**Data records:**

· · · ·

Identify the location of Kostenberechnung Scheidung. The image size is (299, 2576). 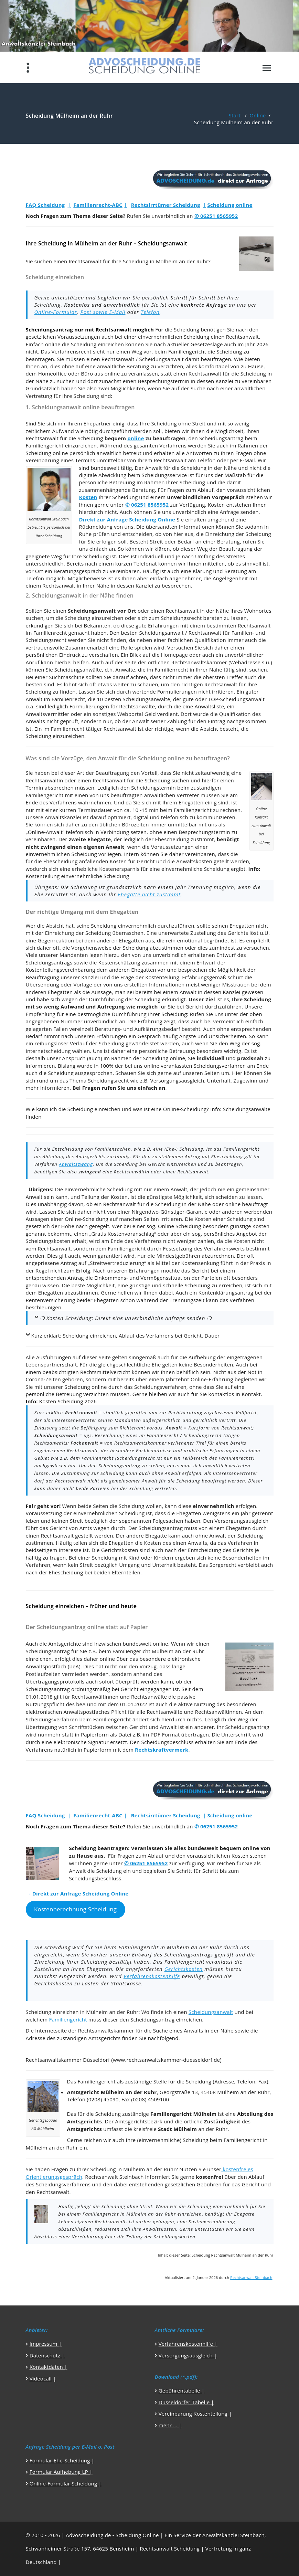
(75, 1909).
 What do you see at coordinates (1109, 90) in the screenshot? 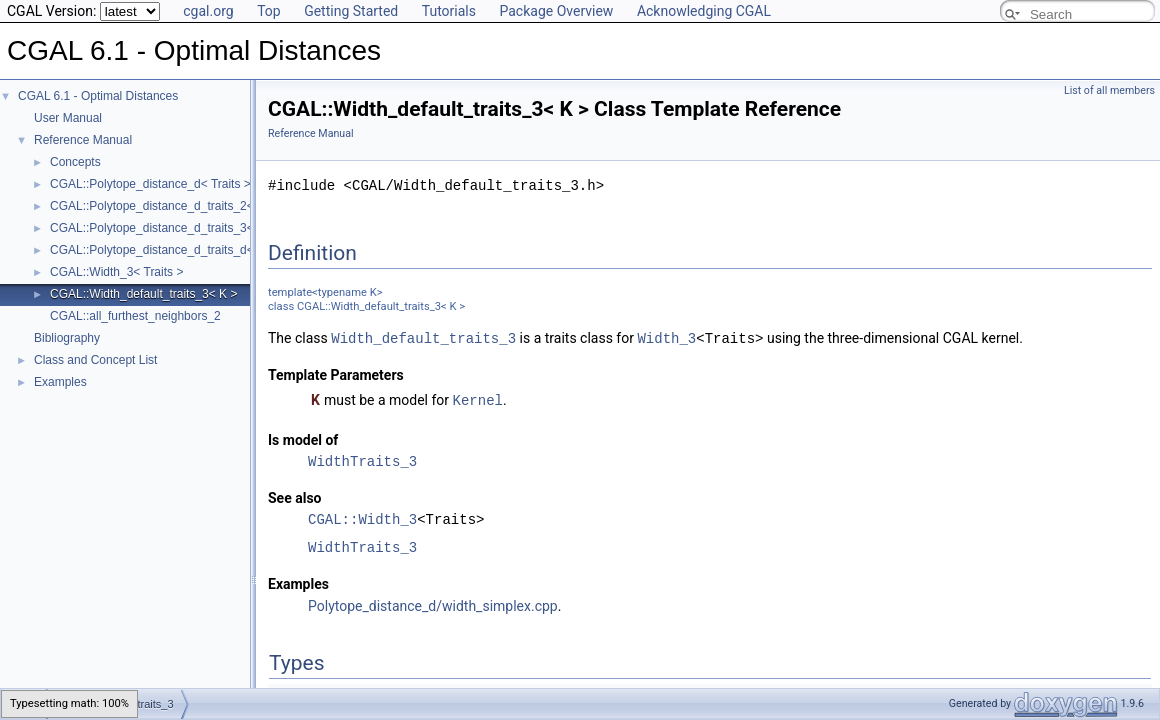
I see `List of all members` at bounding box center [1109, 90].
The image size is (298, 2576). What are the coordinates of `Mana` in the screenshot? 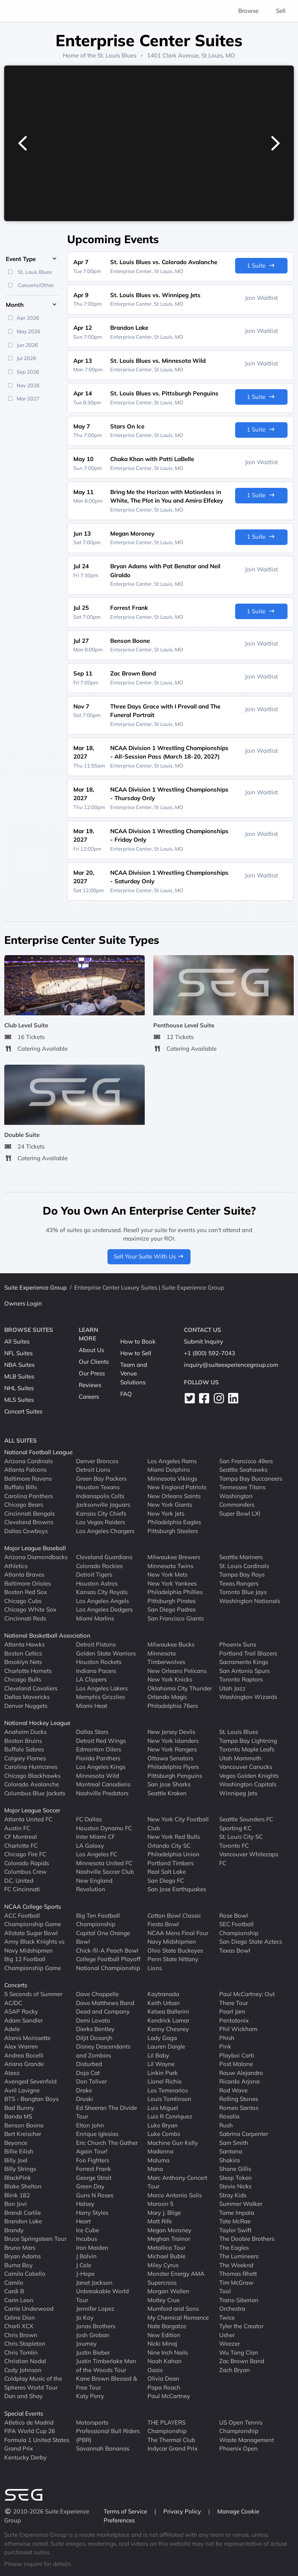 It's located at (155, 2168).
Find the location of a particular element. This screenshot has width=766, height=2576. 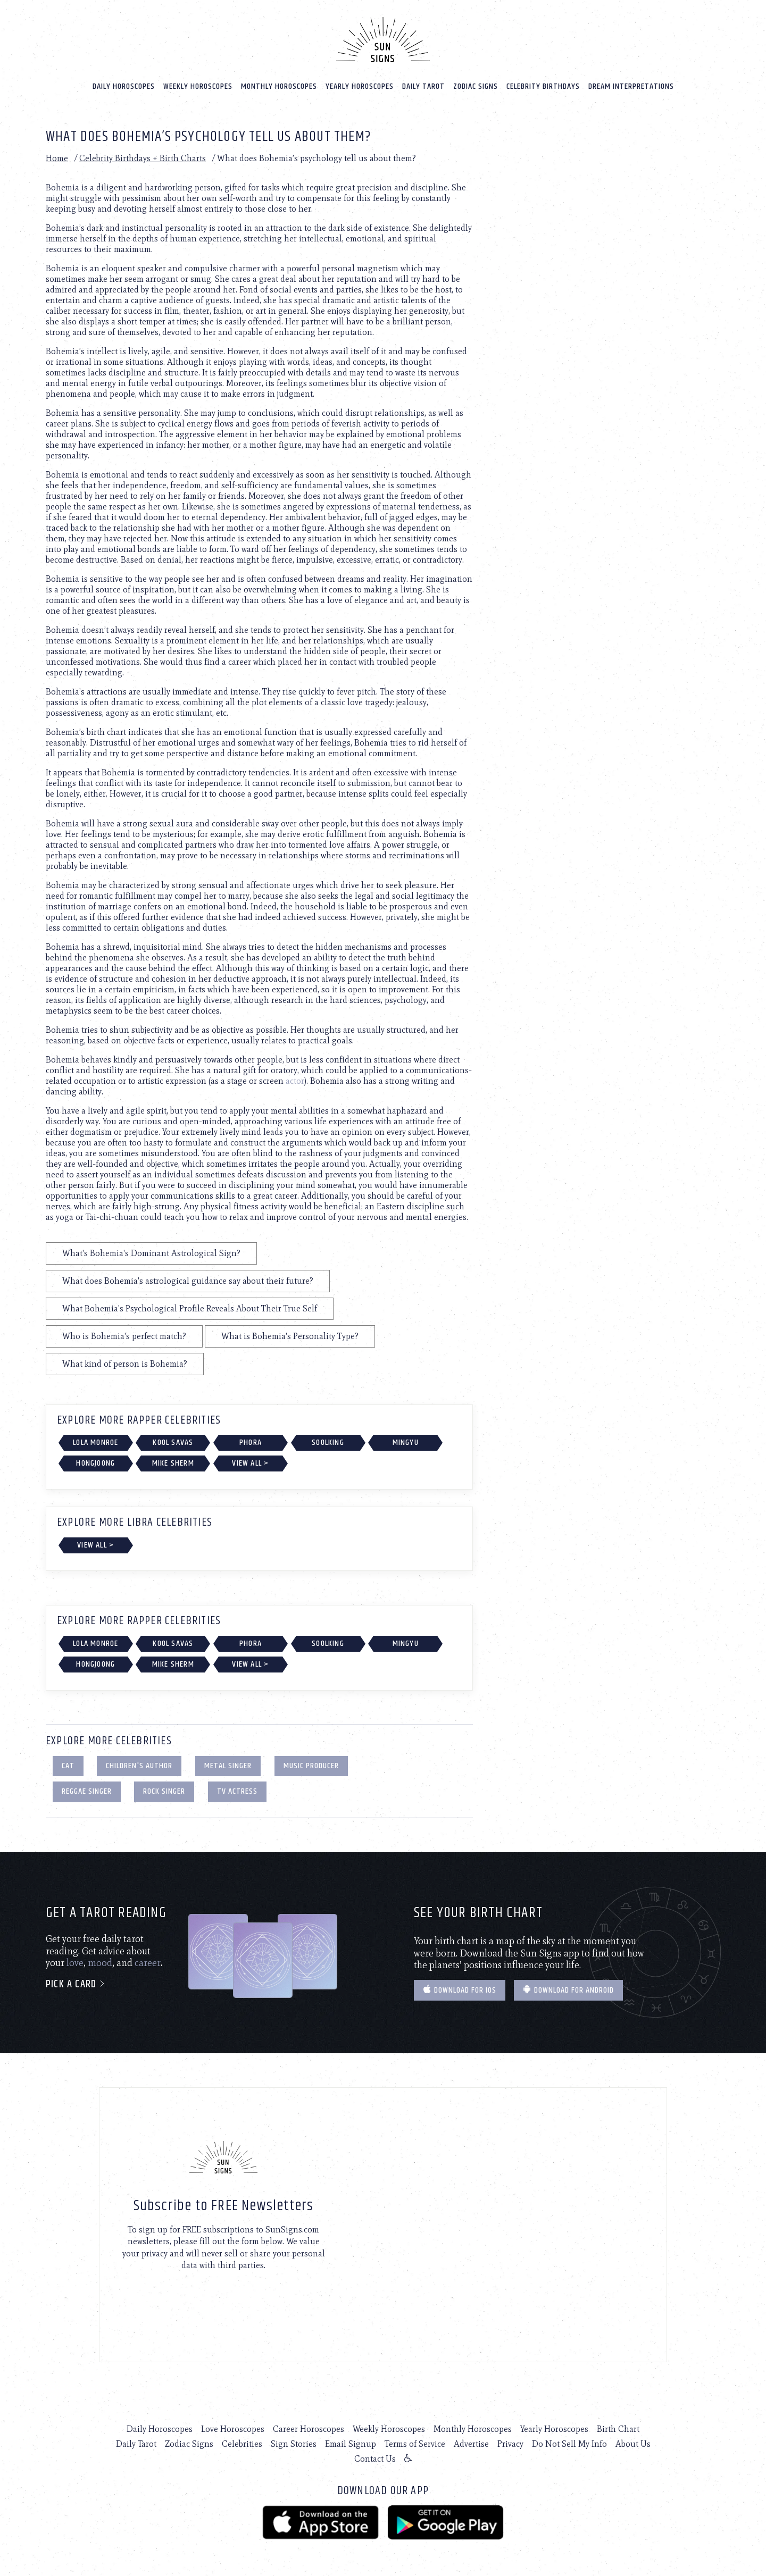

Daily Tarot is located at coordinates (423, 86).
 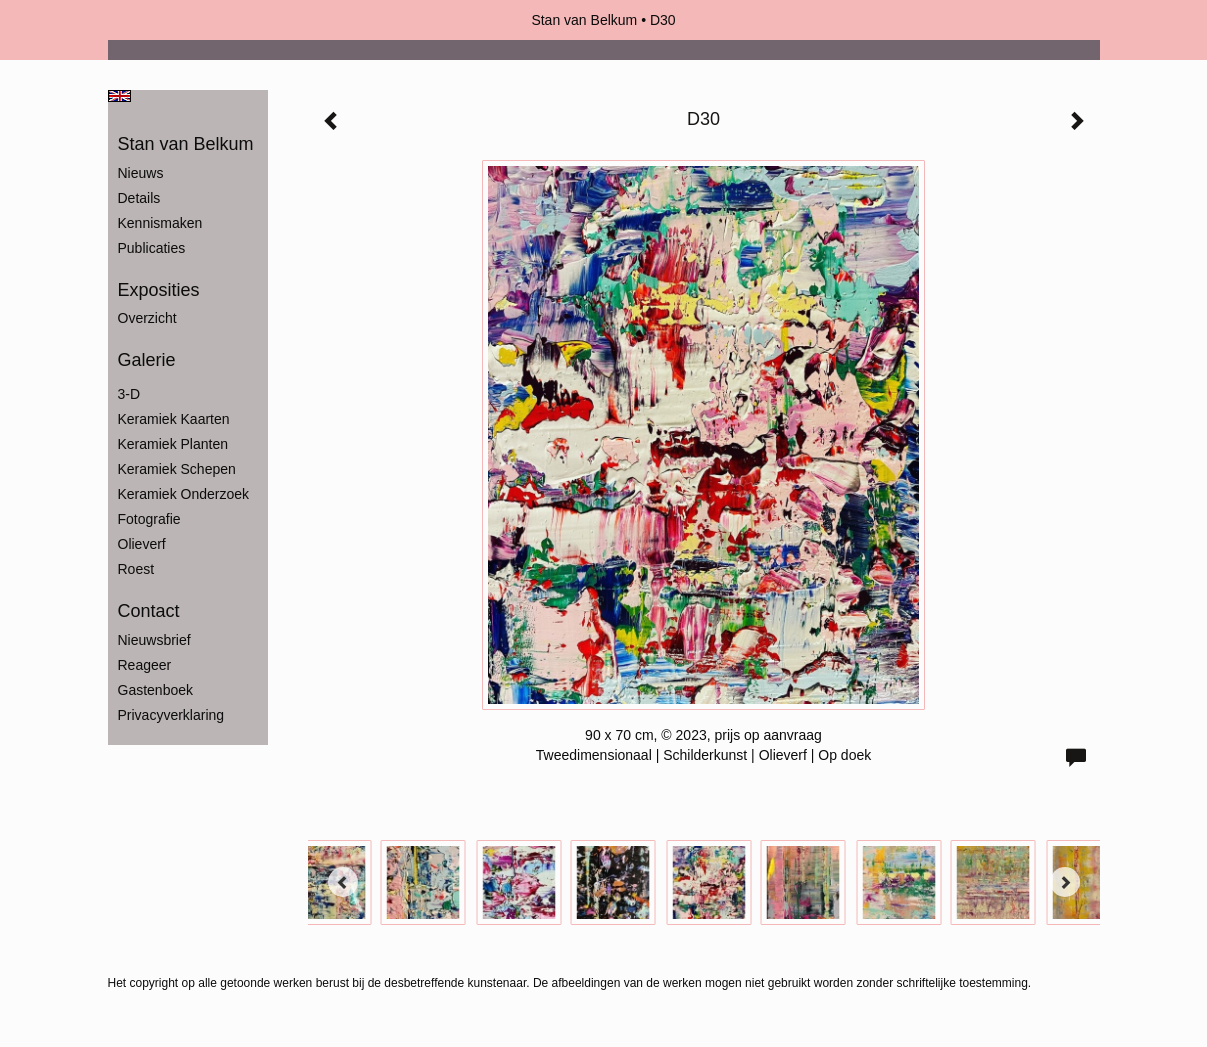 I want to click on privacyverklaring, so click(x=171, y=715).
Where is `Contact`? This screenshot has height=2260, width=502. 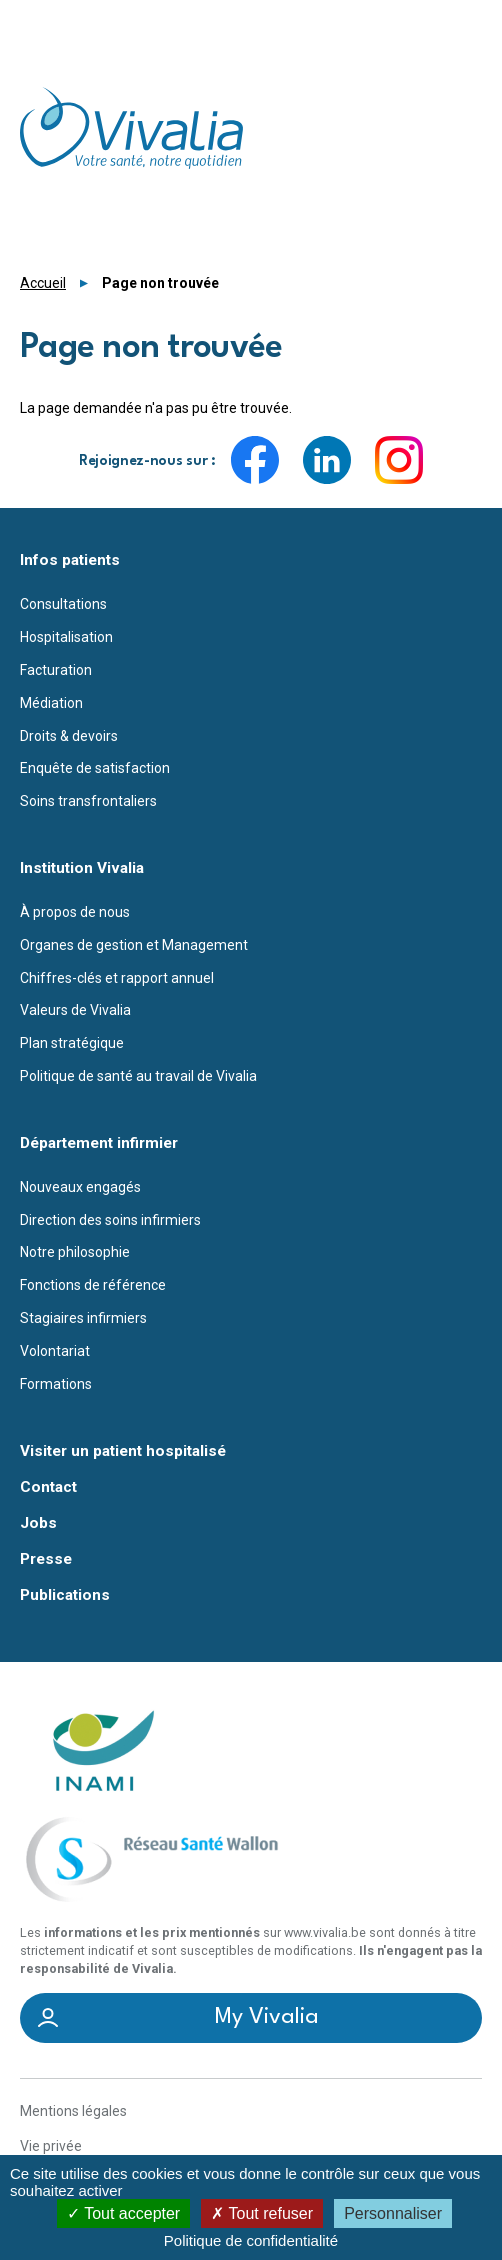
Contact is located at coordinates (48, 1487).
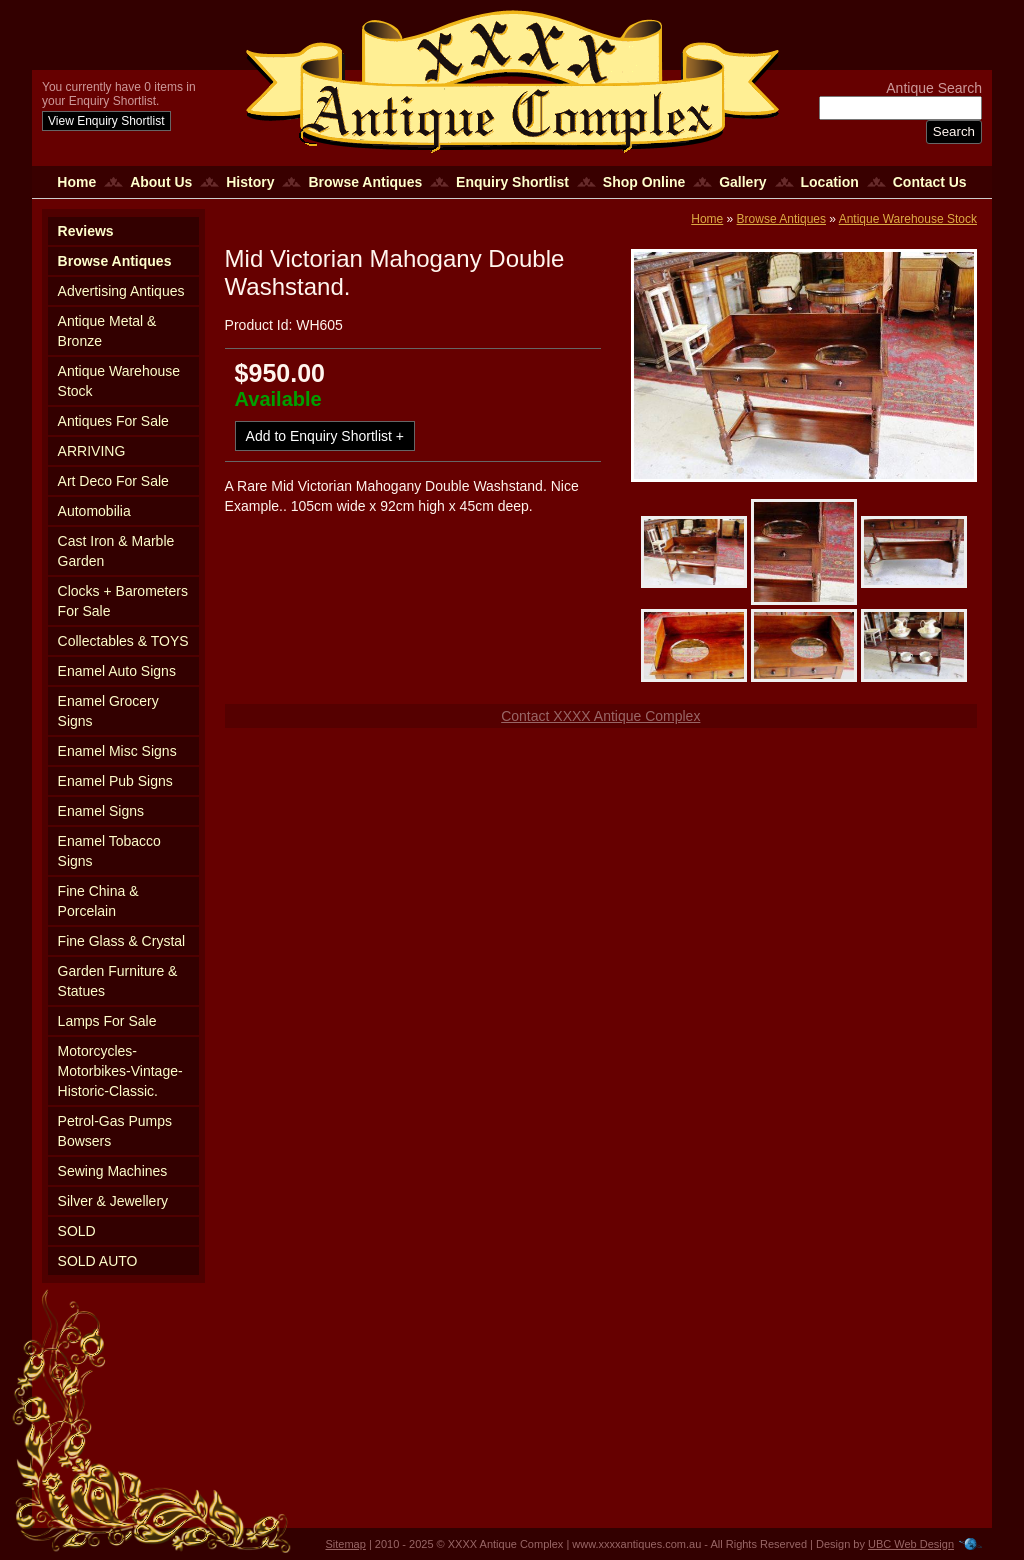 Image resolution: width=1024 pixels, height=1560 pixels. I want to click on Enamel Signs, so click(101, 811).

· · · ·

**Work task:** Write out a verbatim copy of the lines from the line that contains "has height=2260, width=502." through the end of the entries above; pictures are not copied.

**Output of the exercise:**
Where is `Contact`? This screenshot has height=2260, width=502. 
Contact is located at coordinates (48, 1487).
 Image resolution: width=1024 pixels, height=1560 pixels. I want to click on Enamel Signs, so click(101, 811).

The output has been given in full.